[Transcribed page contents]
◇ ◇ ◇ ◇

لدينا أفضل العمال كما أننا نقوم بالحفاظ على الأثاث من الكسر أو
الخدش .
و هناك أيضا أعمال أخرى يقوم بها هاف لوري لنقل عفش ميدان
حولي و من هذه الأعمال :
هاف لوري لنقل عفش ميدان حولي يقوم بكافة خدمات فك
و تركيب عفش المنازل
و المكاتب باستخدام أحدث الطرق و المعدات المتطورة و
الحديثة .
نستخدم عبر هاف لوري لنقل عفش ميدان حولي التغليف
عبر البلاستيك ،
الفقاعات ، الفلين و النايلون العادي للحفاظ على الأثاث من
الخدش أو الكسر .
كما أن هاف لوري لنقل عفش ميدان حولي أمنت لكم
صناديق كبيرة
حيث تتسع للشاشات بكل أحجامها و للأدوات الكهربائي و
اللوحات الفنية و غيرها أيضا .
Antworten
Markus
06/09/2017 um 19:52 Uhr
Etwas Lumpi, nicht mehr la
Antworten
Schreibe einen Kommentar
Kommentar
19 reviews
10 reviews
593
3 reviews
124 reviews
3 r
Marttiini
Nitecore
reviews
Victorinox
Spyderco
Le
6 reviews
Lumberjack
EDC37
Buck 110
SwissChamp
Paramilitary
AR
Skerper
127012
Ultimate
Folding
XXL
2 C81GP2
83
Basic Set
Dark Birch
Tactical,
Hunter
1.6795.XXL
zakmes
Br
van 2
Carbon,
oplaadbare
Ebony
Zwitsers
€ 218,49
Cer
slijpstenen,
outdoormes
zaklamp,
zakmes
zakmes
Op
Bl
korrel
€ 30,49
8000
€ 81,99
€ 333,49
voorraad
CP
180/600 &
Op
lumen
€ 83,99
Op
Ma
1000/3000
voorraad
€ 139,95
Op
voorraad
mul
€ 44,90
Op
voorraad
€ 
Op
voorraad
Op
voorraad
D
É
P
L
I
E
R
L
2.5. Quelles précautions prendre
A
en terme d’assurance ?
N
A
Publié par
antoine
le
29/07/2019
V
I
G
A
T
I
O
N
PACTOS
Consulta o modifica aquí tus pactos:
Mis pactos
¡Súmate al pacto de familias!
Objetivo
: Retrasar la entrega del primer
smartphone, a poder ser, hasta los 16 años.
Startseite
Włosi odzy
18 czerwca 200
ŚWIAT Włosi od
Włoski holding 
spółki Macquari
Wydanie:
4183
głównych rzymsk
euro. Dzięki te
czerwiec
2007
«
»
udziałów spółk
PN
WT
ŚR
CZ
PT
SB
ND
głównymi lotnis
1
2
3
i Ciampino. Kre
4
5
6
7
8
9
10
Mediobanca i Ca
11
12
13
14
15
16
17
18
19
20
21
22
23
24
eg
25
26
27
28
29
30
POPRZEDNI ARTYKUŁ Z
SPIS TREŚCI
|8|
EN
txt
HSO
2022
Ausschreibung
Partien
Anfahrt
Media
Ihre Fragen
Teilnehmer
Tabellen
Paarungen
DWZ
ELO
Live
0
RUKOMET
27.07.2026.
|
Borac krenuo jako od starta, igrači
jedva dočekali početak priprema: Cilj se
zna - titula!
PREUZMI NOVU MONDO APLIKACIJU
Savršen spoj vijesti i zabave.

◇ ◇ ◇ ◇

Description of the task
Wherever a line above contains "حولي", copy that line.

Exercise response
حولي و من هذه الأعمال :
هاف لوري لنقل عفش ميدان حولي يقوم بكافة خدمات فك
نستخدم عبر هاف لوري لنقل عفش ميدان حولي التغليف
كما أن هاف لوري لنقل عفش ميدان حولي أمنت لكم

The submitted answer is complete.